= Dianne Mirosh =

Canadian politician

Dianne Mirosh is a former provincial level politician from Calgary, Alberta, Canada. She served as a member of the Legislative Assembly of Alberta from 1986 to 1997. During her time in office, she served a number of cabinet portfolios in the Don Getty and Ralph Klein governments. Dianne currently commits her time to a blind/deaf youth summer camp program, located in British Columbia.

==Political career==
Mirosh was elected to the Alberta Legislature in the 1986 Alberta general election. She won the electoral district of Calgary-Glenmore, defeating three other candidates to hold it for the Progressive Conservative Party. The race saw a strong challenge by Independent candidate Lois Cummings, who finished a strong second. Mirosh was re-elected in the 1989 Alberta general election. She was nearly defeated by Liberal candidate Brendan Dunphy, who finished approximately 600 votes behind Mirosh.

Dunphy and Mirosh faced each other again in the 1993 Alberta general election.
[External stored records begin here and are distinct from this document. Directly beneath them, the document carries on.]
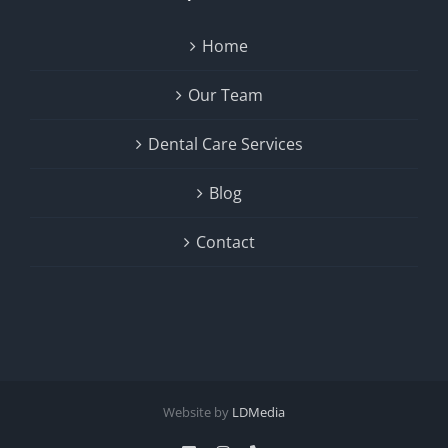
Home
Our Team
Dental Care Services
Blog
Contact
Website by
LDMedia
Mirosh won the hotly contested race with 7972 votes to Dunphy's 7064. There were four other candidates on the ballot, but they all trailed far behind in popularity. On September 15, 1994, Premier Ralph Klein appointed Mirosh as the Minister of Science and Research, with responsibility to oversee the provincial government's newly created Science and Research authority.

Mirosh did not run for a fourth term in office, and retired at dissolution of the Legislature in 1997.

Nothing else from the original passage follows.